Start of Data supplied

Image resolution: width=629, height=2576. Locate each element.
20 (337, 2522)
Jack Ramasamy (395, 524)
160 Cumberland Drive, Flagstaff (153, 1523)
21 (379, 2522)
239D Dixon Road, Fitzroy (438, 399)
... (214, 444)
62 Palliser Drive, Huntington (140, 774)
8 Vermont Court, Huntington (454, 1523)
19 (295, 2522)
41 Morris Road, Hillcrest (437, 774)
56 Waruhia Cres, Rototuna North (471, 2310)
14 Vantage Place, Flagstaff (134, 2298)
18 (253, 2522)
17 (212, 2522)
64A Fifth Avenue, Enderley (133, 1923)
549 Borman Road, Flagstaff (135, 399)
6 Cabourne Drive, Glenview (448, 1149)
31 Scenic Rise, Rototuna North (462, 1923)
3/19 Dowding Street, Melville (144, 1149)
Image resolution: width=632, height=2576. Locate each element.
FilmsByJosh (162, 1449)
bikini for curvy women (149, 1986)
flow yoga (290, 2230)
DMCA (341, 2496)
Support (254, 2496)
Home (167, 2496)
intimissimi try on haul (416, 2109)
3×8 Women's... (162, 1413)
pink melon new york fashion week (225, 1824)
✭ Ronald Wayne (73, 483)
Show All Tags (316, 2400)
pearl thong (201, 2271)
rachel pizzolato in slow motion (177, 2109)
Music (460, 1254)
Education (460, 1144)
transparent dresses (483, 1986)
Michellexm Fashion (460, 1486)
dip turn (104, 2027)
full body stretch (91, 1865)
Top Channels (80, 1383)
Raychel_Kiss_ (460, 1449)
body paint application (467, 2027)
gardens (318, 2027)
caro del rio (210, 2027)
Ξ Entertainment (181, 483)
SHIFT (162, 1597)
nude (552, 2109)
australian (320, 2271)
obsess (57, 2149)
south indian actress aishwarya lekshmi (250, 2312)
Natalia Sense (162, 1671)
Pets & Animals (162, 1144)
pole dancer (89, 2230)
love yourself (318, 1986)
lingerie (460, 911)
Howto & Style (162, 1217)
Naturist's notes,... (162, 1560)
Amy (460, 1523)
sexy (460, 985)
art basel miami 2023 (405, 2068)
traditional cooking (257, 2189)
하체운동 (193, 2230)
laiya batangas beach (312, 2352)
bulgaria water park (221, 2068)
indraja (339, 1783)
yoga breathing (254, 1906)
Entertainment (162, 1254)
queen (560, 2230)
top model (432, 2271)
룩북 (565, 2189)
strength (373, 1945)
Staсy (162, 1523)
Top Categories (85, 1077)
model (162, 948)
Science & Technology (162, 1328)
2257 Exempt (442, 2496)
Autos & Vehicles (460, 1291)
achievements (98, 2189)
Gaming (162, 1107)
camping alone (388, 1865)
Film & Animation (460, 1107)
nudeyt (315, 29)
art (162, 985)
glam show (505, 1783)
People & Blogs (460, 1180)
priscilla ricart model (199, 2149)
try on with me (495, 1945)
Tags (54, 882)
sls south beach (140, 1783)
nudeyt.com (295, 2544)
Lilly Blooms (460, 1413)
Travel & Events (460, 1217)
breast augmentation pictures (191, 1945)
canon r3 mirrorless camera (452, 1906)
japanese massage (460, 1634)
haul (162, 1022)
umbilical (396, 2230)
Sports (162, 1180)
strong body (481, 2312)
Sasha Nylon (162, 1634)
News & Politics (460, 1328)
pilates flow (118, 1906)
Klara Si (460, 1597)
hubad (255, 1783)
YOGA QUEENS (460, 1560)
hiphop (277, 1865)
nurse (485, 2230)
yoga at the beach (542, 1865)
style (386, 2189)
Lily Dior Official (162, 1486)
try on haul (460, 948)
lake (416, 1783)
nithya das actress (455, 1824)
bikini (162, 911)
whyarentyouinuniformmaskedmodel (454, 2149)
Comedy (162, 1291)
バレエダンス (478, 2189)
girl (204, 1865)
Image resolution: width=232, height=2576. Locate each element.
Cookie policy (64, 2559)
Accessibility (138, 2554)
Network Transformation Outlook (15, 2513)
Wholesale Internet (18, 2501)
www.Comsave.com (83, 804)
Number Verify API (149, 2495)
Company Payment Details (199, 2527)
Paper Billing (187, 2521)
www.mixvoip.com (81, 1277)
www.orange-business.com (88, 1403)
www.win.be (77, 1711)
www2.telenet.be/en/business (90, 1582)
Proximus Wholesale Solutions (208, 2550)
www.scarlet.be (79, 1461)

End of Data supplied

Your objective:
Could you copy out every record above exactly as it appears?

Written solution:
Image resolution: width=629, height=2576. Locate each element.
20 (337, 2522)
Jack Ramasamy (395, 524)
160 Cumberland Drive, Flagstaff (153, 1523)
21 (379, 2522)
239D Dixon Road, Fitzroy (438, 399)
... (214, 444)
62 Palliser Drive, Huntington (140, 774)
8 Vermont Court, Huntington (454, 1523)
19 (295, 2522)
41 Morris Road, Hillcrest (437, 774)
56 Waruhia Cres, Rototuna North (471, 2310)
14 Vantage Place, Flagstaff (134, 2298)
18 (253, 2522)
17 (212, 2522)
64A Fifth Avenue, Enderley (133, 1923)
549 Borman Road, Flagstaff (135, 399)
6 Cabourne Drive, Glenview (448, 1149)
31 Scenic Rise, Rototuna North (462, 1923)
3/19 Dowding Street, Melville (144, 1149)
Image resolution: width=632, height=2576. Locate each element.
FilmsByJosh (162, 1449)
bikini for curvy women (149, 1986)
flow yoga (290, 2230)
DMCA (341, 2496)
Support (254, 2496)
Home (167, 2496)
intimissimi try on haul (416, 2109)
3×8 Women's... (162, 1413)
pink melon new york fashion week (225, 1824)
✭ Ronald Wayne (73, 483)
Show All Tags (316, 2400)
pearl thong (201, 2271)
rachel pizzolato in slow motion (177, 2109)
Music (460, 1254)
Education (460, 1144)
transparent dresses (483, 1986)
Michellexm Fashion (460, 1486)
dip turn (104, 2027)
full body stretch (91, 1865)
Top Channels (80, 1383)
Raychel_Kiss_ (460, 1449)
body paint application (467, 2027)
gardens (318, 2027)
caro del rio (210, 2027)
Ξ Entertainment (181, 483)
SHIFT (162, 1597)
nude (552, 2109)
australian (320, 2271)
obsess (57, 2149)
south indian actress aishwarya lekshmi (250, 2312)
Natalia Sense (162, 1671)
Pets & Animals (162, 1144)
pole dancer (89, 2230)
love yourself (318, 1986)
lingerie (460, 911)
Howto & Style (162, 1217)
Naturist's notes,... (162, 1560)
Amy (460, 1523)
sexy (460, 985)
art basel miami 2023 (405, 2068)
traditional cooking (257, 2189)
하체운동 (193, 2230)
laiya batangas beach (312, 2352)
bulgaria water park (221, 2068)
indraja (339, 1783)
yoga breathing (254, 1906)
Entertainment (162, 1254)
queen (560, 2230)
top model (432, 2271)
룩북 (565, 2189)
strength (373, 1945)
Staсy (162, 1523)
Top Categories (85, 1077)
model (162, 948)
Science & Technology (162, 1328)
2257 Exempt (442, 2496)
Autos & Vehicles (460, 1291)
achievements (98, 2189)
Gaming (162, 1107)
camping alone (388, 1865)
Film & Animation (460, 1107)
nudeyt (315, 29)
art (162, 985)
glam show (505, 1783)
People & Blogs (460, 1180)
priscilla ricart model (199, 2149)
try on with me (495, 1945)
Tags (54, 882)
sls south beach (140, 1783)
nudeyt.com (295, 2544)
Lilly Blooms (460, 1413)
Travel & Events (460, 1217)
breast augmentation pictures (191, 1945)
canon r3 mirrorless camera (452, 1906)
japanese massage (460, 1634)
haul (162, 1022)
umbilical (396, 2230)
Sports (162, 1180)
strong body (481, 2312)
Sasha Nylon (162, 1634)
News & Politics (460, 1328)
pilates flow (118, 1906)
Klara Si (460, 1597)
hubad (255, 1783)
YOGA QUEENS (460, 1560)
hiphop (277, 1865)
nurse (485, 2230)
yoga at the beach (542, 1865)
style (386, 2189)
Lily Dior Official (162, 1486)
try on haul (460, 948)
lake (416, 1783)
nithya das actress (455, 1824)
bikini (162, 911)
whyarentyouinuniformmaskedmodel (454, 2149)
Comedy (162, 1291)
バレエダンス (478, 2189)
girl (204, 1865)
Image resolution: width=232, height=2576. Locate each element.
Cookie policy (64, 2559)
Accessibility (138, 2554)
Network Transformation Outlook (15, 2513)
Wholesale Internet (18, 2501)
www.Comsave.com (83, 804)
Number Verify API (149, 2495)
Company Payment Details (199, 2527)
Paper Billing (187, 2521)
www.mixvoip.com (81, 1277)
www.orange-business.com (88, 1403)
www.win.be (77, 1711)
www2.telenet.be/en/business (90, 1582)
Proximus Wholesale Solutions (208, 2550)
www.scarlet.be (79, 1461)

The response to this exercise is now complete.